The White House today released the proposed plan to implement the discriminatory transgender military ban that President Trump called for in a series of tweets in July.
The ban was to go into effect today, March 23, based on the August 25, 2017 memorandum that followed the tweets, but has been stopped by preliminary injunctions won by Lambda Legal and others.
On Tuesday, March 27, Lambda Legal and OutServe-SLDN will be in court asking a federal judge to make the injunction permanent.
Lambda Legal Senior Attorney Peter Renn issued the following statement about the implementation plan:
“The “plan” unveiled today is nothing more than a transparent ruse cobbled together with spittle and duct tape designed solely to try to mask discrimination. A plan to implement an unconstitutional decree is an unconstitutional plan.

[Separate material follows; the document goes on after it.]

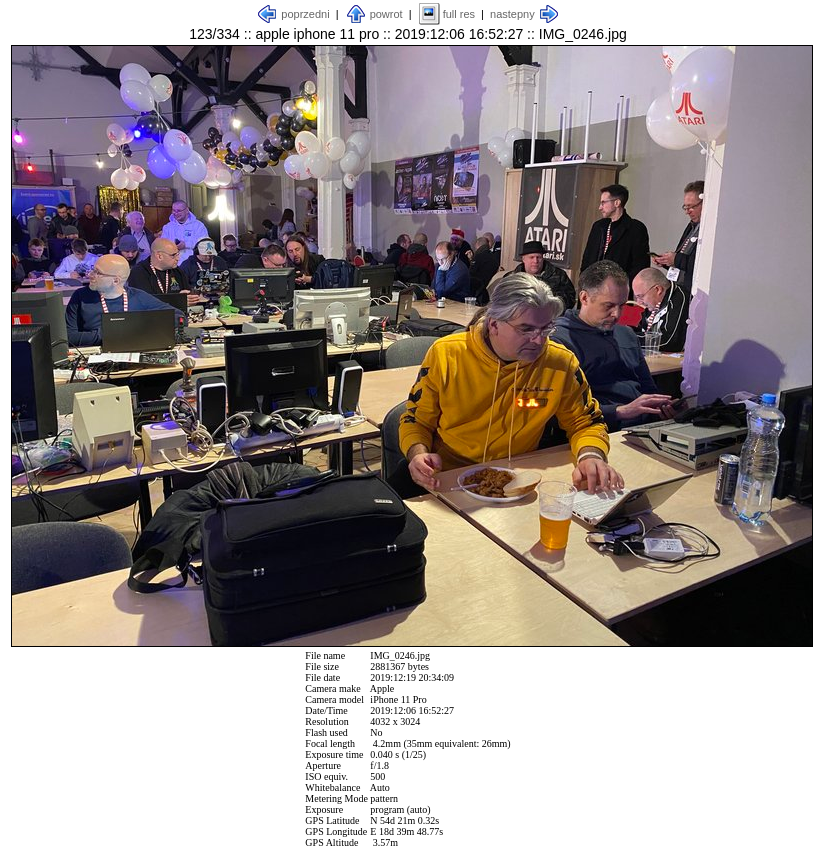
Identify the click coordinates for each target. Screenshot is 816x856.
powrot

“In 2016, after careful and deliberate study, the Pentagon determined that the prohibition on open service by transgender people lacked any foundation and lifted the ban. Since then, transgender troops had been serving openly and successfully -- until President Trump unleashed his incendiary barrage of uninformed tweets.
“We, along with our sibling organizations, moved quickly to block implementation of the plan, and every single federal court to look at this policy – six to date – has found that it reeks of undisguised and unlawful discrimination against qualified transgender people willing and able to serve our country, and blocked its implementation. That block remains in effect, notwithstanding the release of the plan today.”

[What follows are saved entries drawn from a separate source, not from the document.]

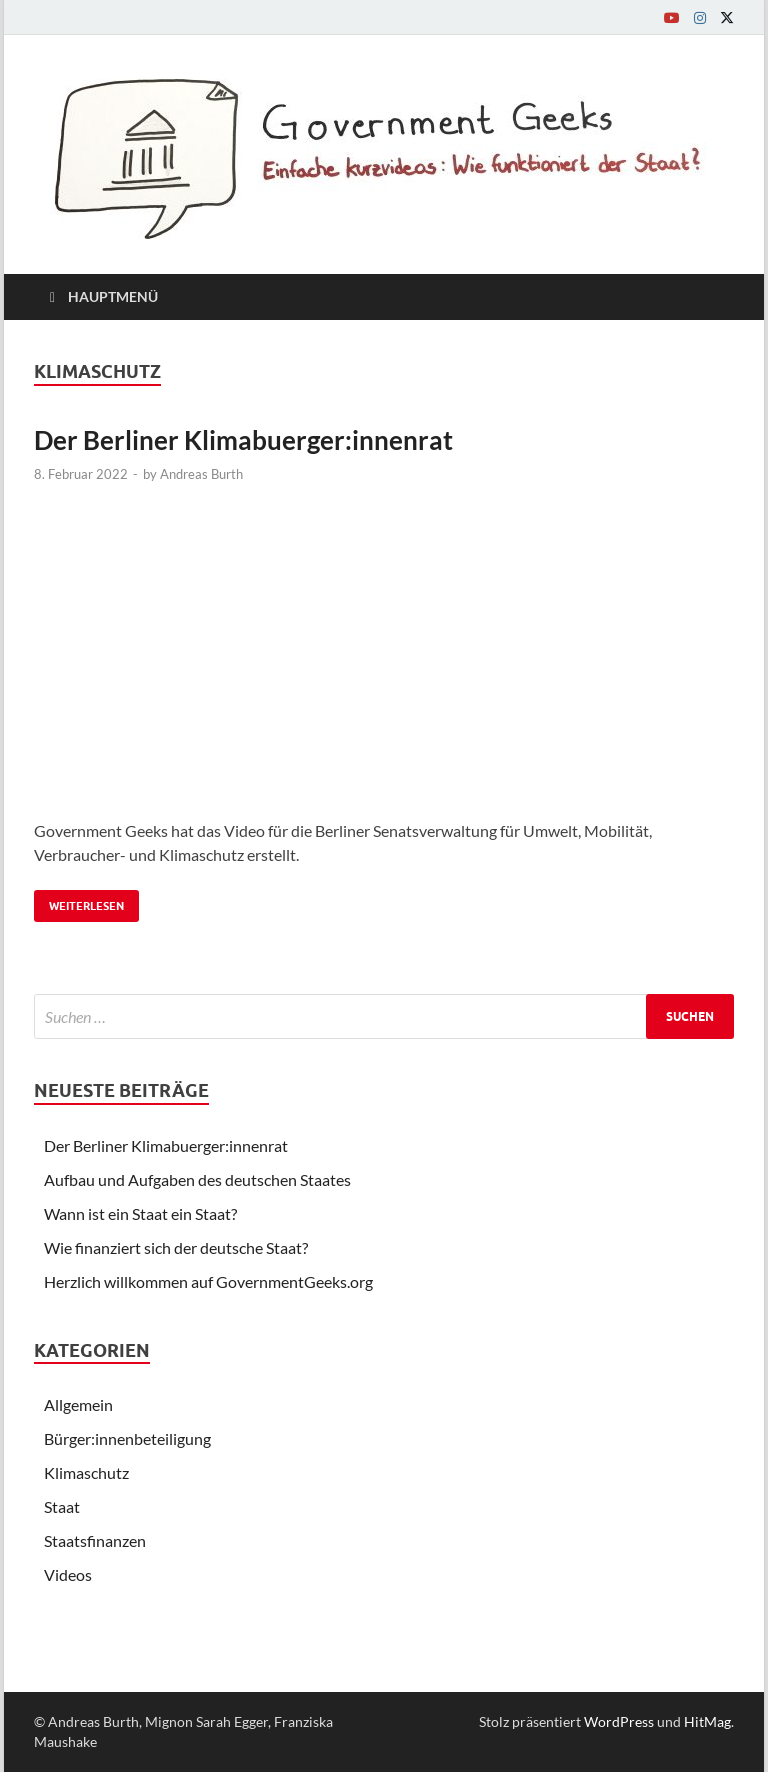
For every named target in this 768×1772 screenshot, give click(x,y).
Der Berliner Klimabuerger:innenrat (243, 440)
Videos (68, 1574)
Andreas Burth (201, 474)
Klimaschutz (86, 1472)
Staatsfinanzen (95, 1540)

In September, Lambda Legal and OutServe-SLDN brought a lawsuit in the U.S. District Court for the Western District of Washington challenging the ban, later joined by the state of Washington. In December, the federal district court issued an injunction barring the ban from being enforced during the litigation and requiring the military to honor the existing policy, under which transgender service members were allowed to serve openly, and transgender Americans seeking to join the military had a path forward for doing so. Because of the injunction, transgender people were able to enlist starting January 1.
In the lawsuit, Lambda Legal and OutServe-SLDN represent nine individual plaintiffs and three organizational plaintiffs -- the Human Rights Campaign (HRC), Seattle-based Gender Justice League, and the American Military Partner Association (AMPA) – who joined the lawsuit on behalf of their transgender members harmed by the ban.
In October, a U.S. District Court judge in Washington, D.C., granted a preliminary injunction in a similar lawsuit challenging the transgender military service ban filed by the National Center for Lesbian Rights (NCLR) and GLBTQ Legal Advocates & Defenders (GLAD). In November, a U.S. District Court judge in Maryland granted a preliminary injunction in a case filed by the American Civil Liberties Union. And, in December, in addition to the ruling out of Seattle, a U.S. District Court judge in California granted a preliminary injunction in a case filed by Equality California, also joined by NCLR and GLAD. The D.C. and Fourth Circuit Courts of Appeals denied the Trump Administration’s efforts to secure stays on open enlistment in the two earlier cases.